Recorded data

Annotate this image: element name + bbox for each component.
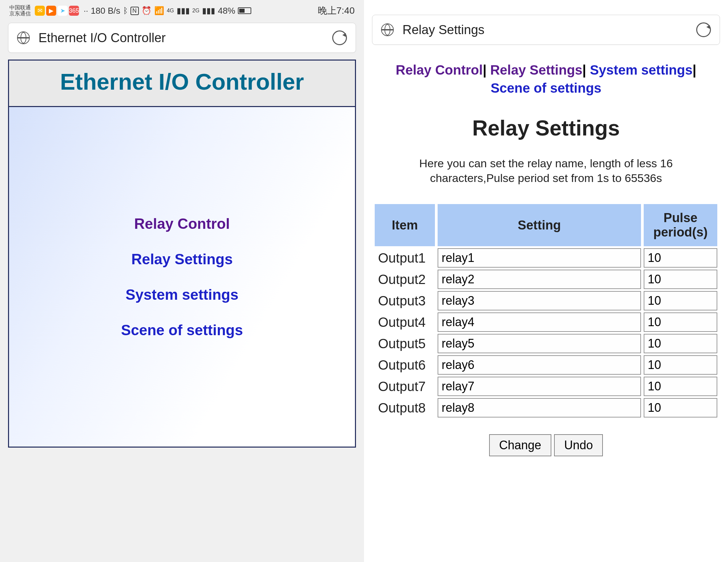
crumb-system-settings[interactable]: System settings	[590, 63, 693, 77]
status-carriers: 中国联通 京东通信	[9, 5, 31, 17]
battery-icon	[238, 7, 251, 14]
relay-name-input[interactable]	[438, 334, 641, 353]
address-bar-left[interactable]: Ethernet I/O Controller	[8, 23, 356, 53]
table-row: Output6	[375, 355, 717, 375]
pulse-period-input[interactable]	[644, 398, 717, 417]
signal-4g: 4G	[167, 8, 174, 14]
table-row: Output7	[375, 377, 717, 396]
relay-name-input[interactable]	[438, 270, 641, 289]
left-pane: 中国联通 京东通信 ✉ ▶ ➤ 365 ·· 180 B/s ᛒ N ⏰ 📶 4…	[0, 0, 364, 562]
output-label: Output5	[375, 334, 435, 353]
relay-name-input[interactable]	[438, 355, 641, 375]
relay-settings-heading: Relay Settings	[372, 116, 720, 140]
change-button[interactable]: Change	[489, 434, 551, 456]
relay-name-input[interactable]	[438, 312, 641, 332]
pulse-period-input[interactable]	[644, 334, 717, 353]
nfc-icon: N	[130, 7, 139, 15]
status-time: 晚上7:40	[318, 4, 355, 17]
output-label: Output1	[375, 248, 435, 268]
pulse-period-input[interactable]	[644, 270, 717, 289]
mail-icon: ✉	[35, 6, 45, 16]
output-label: Output6	[375, 355, 435, 375]
globe-icon	[381, 23, 394, 36]
nav-sep: |	[582, 63, 586, 77]
nav-system-settings[interactable]: System settings	[125, 286, 238, 303]
status-app-icons: ✉ ▶ ➤ 365	[35, 6, 79, 16]
globe-icon	[17, 31, 30, 44]
col-setting: Setting	[438, 204, 641, 246]
address-title-right: Relay Settings	[402, 23, 696, 37]
pulse-period-input[interactable]	[644, 377, 717, 396]
crumb-relay-settings[interactable]: Relay Settings	[490, 63, 582, 77]
table-row: Output5	[375, 334, 717, 353]
crumb-relay-control[interactable]: Relay Control	[396, 63, 483, 77]
undo-button[interactable]: Undo	[554, 434, 603, 456]
carrier-1: 中国联通	[9, 5, 31, 11]
relay-name-input[interactable]	[438, 248, 641, 268]
col-pulse: Pulse period(s)	[644, 204, 717, 246]
nav-sep: |	[693, 63, 696, 77]
output-label: Output7	[375, 377, 435, 396]
carrier-2: 京东通信	[9, 11, 31, 17]
status-indicators: ·· 180 B/s ᛒ N ⏰ 📶 4G ▮▮▮ 2G ▮▮▮ 48%	[84, 6, 315, 16]
col-item: Item	[375, 204, 435, 246]
table-row: Output4	[375, 312, 717, 332]
nav-relay-control[interactable]: Relay Control	[134, 215, 230, 232]
output-label: Output3	[375, 291, 435, 310]
pulse-period-input[interactable]	[644, 248, 717, 268]
table-row: Output3	[375, 291, 717, 310]
relay-settings-table: Item Setting Pulse period(s) Output1Outp…	[372, 202, 720, 419]
table-row: Output8	[375, 398, 717, 417]
relay-settings-note: Here you can set the relay name, length …	[372, 156, 720, 185]
wifi-icon: 📶	[154, 6, 164, 15]
more-icon: ··	[84, 6, 88, 15]
network-speed: 180 B/s	[91, 6, 120, 16]
signal-bars-1-icon: ▮▮▮	[177, 6, 190, 15]
battery-text: 48%	[218, 6, 235, 16]
breadcrumb-nav: Relay Control| Relay Settings| System se…	[372, 45, 720, 97]
nav-scene-settings[interactable]: Scene of settings	[121, 322, 243, 339]
table-row: Output1	[375, 248, 717, 268]
relay-name-input[interactable]	[438, 291, 641, 310]
table-row: Output2	[375, 270, 717, 289]
right-pane: Relay Settings Relay Control| Relay Sett…	[364, 0, 728, 562]
refresh-icon[interactable]	[696, 22, 711, 37]
calendar-icon: 365	[69, 6, 79, 16]
nav-relay-settings[interactable]: Relay Settings	[131, 251, 233, 268]
refresh-icon[interactable]	[332, 30, 347, 45]
alarm-icon: ⏰	[142, 6, 152, 15]
nav-sep: |	[483, 63, 486, 77]
pulse-period-input[interactable]	[644, 291, 717, 310]
pulse-period-input[interactable]	[644, 312, 717, 332]
paperplane-icon: ➤	[58, 6, 68, 16]
form-buttons: Change Undo	[372, 434, 720, 456]
crumb-scene-settings[interactable]: Scene of settings	[490, 81, 601, 95]
relay-name-input[interactable]	[438, 377, 641, 396]
output-label: Output4	[375, 312, 435, 332]
output-label: Output8	[375, 398, 435, 417]
home-nav: Relay Control Relay Settings System sett…	[9, 107, 355, 447]
relay-name-input[interactable]	[438, 398, 641, 417]
signal-bars-2-icon: ▮▮▮	[202, 6, 215, 15]
home-card: Ethernet I/O Controller Relay Control Re…	[8, 60, 356, 448]
play-icon: ▶	[46, 6, 56, 16]
pulse-period-input[interactable]	[644, 355, 717, 375]
status-bar: 中国联通 京东通信 ✉ ▶ ➤ 365 ·· 180 B/s ᛒ N ⏰ 📶 4…	[8, 3, 356, 18]
bluetooth-icon: ᛒ	[123, 6, 128, 15]
output-label: Output2	[375, 270, 435, 289]
signal-2g: 2G	[192, 8, 199, 14]
address-bar-right[interactable]: Relay Settings	[372, 15, 720, 45]
page-title: Ethernet I/O Controller	[9, 61, 355, 107]
address-title-left: Ethernet I/O Controller	[38, 31, 332, 45]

**PROBLEM DESCRIPTION:** Only the lines that contain the string "right" are to be copied from the records.

**COMPLETED TASK:**
address-title-right: Relay Settings	[402, 23, 696, 37]
right-pane: Relay Settings Relay Control| Relay Sett…	[364, 0, 728, 562]
address-bar-right[interactable]: Relay Settings	[372, 15, 720, 45]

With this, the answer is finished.